-- Entries provided follows --

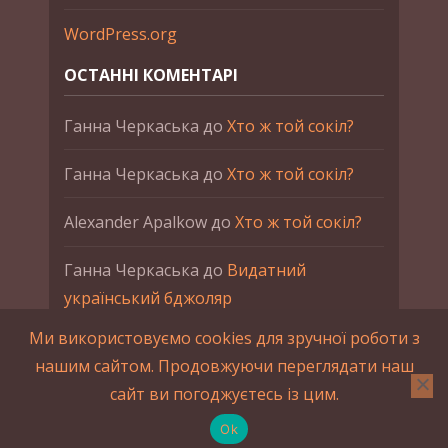
WordPress.org
ОСТАННІ КОМЕНТАРІ
Ганна Черкаська
до
Хто ж той сокіл?
Ганна Черкаська
до
Хто ж той сокіл?
Alexander Apalkow
до
Хто ж той сокіл?
Ганна Черкаська
до
Видатний
український бджоляр
Ми використовуємо cookies для зручної роботи з
Ганна Черкаська
до
Петро Франко
нашим сайтом. Продовжуючи переглядати наш
сайт ви погоджуєтесь із цим.
2015-2023 © UAHistory Всі права застережено.
При використанні матеріалів сайта обов'язкове
Ok
зворотнє посилання.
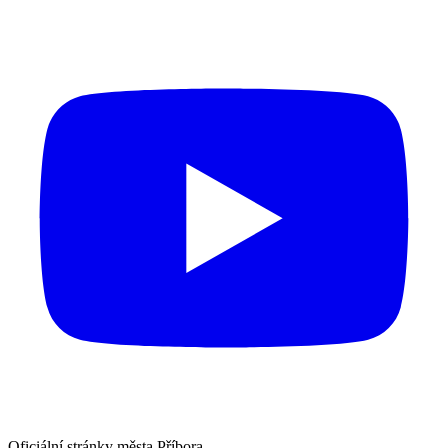
Oficiální stránky města Příbora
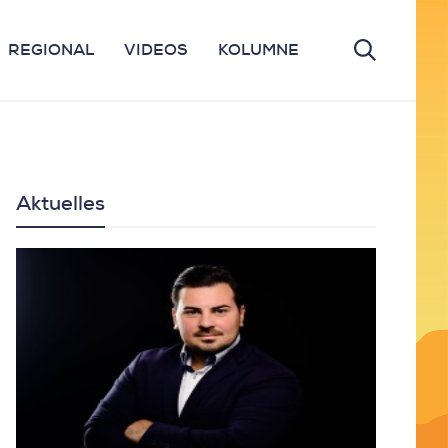
REGIONAL
VIDEOS
KOLUMNE
Aktuelles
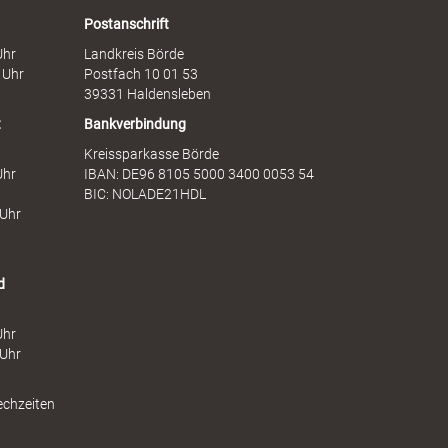
r
i
a
e
Postanschrift
u
n
Uhr
Landkreis Börde
e
s
 Uhr
Postfach 10 01 53
n
t
39331 Haldensleben
t
Bankverbindung
Kreissparkasse Börde
Uhr
IBAN: DE96 8105 5000 3400 0053 54
BIC: NOLADE21HDL
 Uhr
d
Uhr
 Uhr
echzeiten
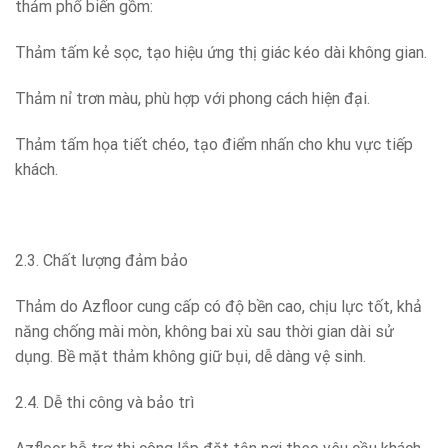
thảm phổ biến gồm:
Thảm tấm kẻ sọc, tạo hiệu ứng thị giác kéo dài không gian.
Thảm nỉ trơn màu, phù hợp với phong cách hiện đại.
Thảm tấm họa tiết chéo, tạo điểm nhấn cho khu vực tiếp
khách.
2.3. Chất lượng đảm bảo
Thảm do Azfloor cung cấp có độ bền cao, chịu lực tốt, khả
năng chống mài mòn, không bai xù sau thời gian dài sử
dụng. Bề mặt thảm không giữ bụi, dễ dàng vệ sinh.
2.4. Dễ thi công và bảo trì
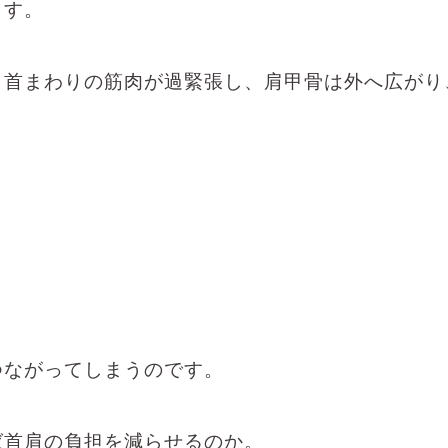
ます。
、首まわりの筋肉が過緊張し、肩甲骨は外へ広がり
つながってしまうのです。
ば首肩の負担を減らせるのか。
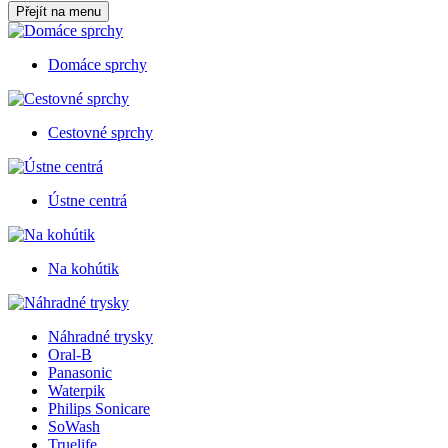
Přejít na menu
Domáce sprchy
Cestovné sprchy
Ústne centrá
Na kohútik
Náhradné trysky
Oral-B
Panasonic
Waterpik
Philips Sonicare
SoWash
Truelife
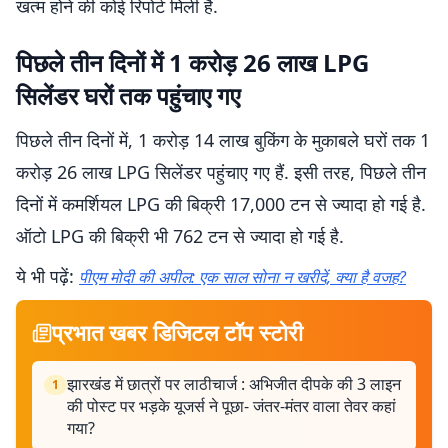
खत्म होने की कोई रिपोर्ट मिली है.
पिछले तीन दिनों में 1 करोड़ 26 लाख LPG
सिलेंडर घरों तक पहुंचाए गए
पिछले तीन दिनों में, 1 करोड़ 14 लाख बुकिंग के मुकाबले घरों तक 1
करोड़ 26 लाख LPG सिलेंडर पहुंचाए गए हैं. इसी तरह, पिछले तीन
दिनों में कमर्शियल LPG की बिक्री 17,000 टन से ज्यादा हो गई है.
ऑटो LPG की बिक्री भी 762 टन से ज्यादा हो गई है.
ये भी पढ़ें:
पीएम मोदी की अपील: एक साल सोना न खरीदें, क्या है वजह?
प्रभात खबर डिजिटल टॉप स्टोरी
झारखंड में छात्रों पर लाठीचार्ज : अभिजीत दीपके की 3 लाइन
1
की पोस्ट पर भड़के यूजर्स ने पूछा- जंतर-मंतर वाला तेवर कहां
गया?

-- Entries provided concluded --

Please reproduce the lines above from the one containing "39331 Haldensleben" through the final line, exactly and inclusively, leaving out each picture.

Task solution
39331 Haldensleben
t
Bankverbindung
Kreissparkasse Börde
Uhr
IBAN: DE96 8105 5000 3400 0053 54
BIC: NOLADE21HDL
 Uhr
d
Uhr
 Uhr
echzeiten
thảm phổ biến gồm:
Thảm tấm kẻ sọc, tạo hiệu ứng thị giác kéo dài không gian.
Thảm nỉ trơn màu, phù hợp với phong cách hiện đại.
Thảm tấm họa tiết chéo, tạo điểm nhấn cho khu vực tiếp
khách.
2.3. Chất lượng đảm bảo
Thảm do Azfloor cung cấp có độ bền cao, chịu lực tốt, khả
năng chống mài mòn, không bai xù sau thời gian dài sử
dụng. Bề mặt thảm không giữ bụi, dễ dàng vệ sinh.
2.4. Dễ thi công và bảo trì
ます。
、首まわりの筋肉が過緊張し、肩甲骨は外へ広がり
つながってしまうのです。
ば首肩の負担を減らせるのか。
Přejít na menu
Domáce sprchy
Cestovné sprchy
Ústne centrá
Na kohútik
Náhradné trysky
Oral-B
Panasonic
Waterpik
Philips Sonicare
SoWash
Truelife
खत्म होने की कोई रिपोर्ट मिली है.
पिछले तीन दिनों में 1 करोड़ 26 लाख LPG
सिलेंडर घरों तक पहुंचाए गए
पिछले तीन दिनों में, 1 करोड़ 14 लाख बुकिंग के मुकाबले घरों तक 1
करोड़ 26 लाख LPG सिलेंडर पहुंचाए गए हैं. इसी तरह, पिछले तीन
दिनों में कमर्शियल LPG की बिक्री 17,000 टन से ज्यादा हो गई है.
ऑटो LPG की बिक्री भी 762 टन से ज्यादा हो गई है.
ये भी पढ़ें:
पीएम मोदी की अपील: एक साल सोना न खरीदें, क्या है वजह?
प्रभात खबर डिजिटल टॉप स्टोरी
झारखंड में छात्रों पर लाठीचार्ज : अभिजीत दीपके की 3 लाइन
1
की पोस्ट पर भड़के यूजर्स ने पूछा- जंतर-मंतर वाला तेवर कहां
गया?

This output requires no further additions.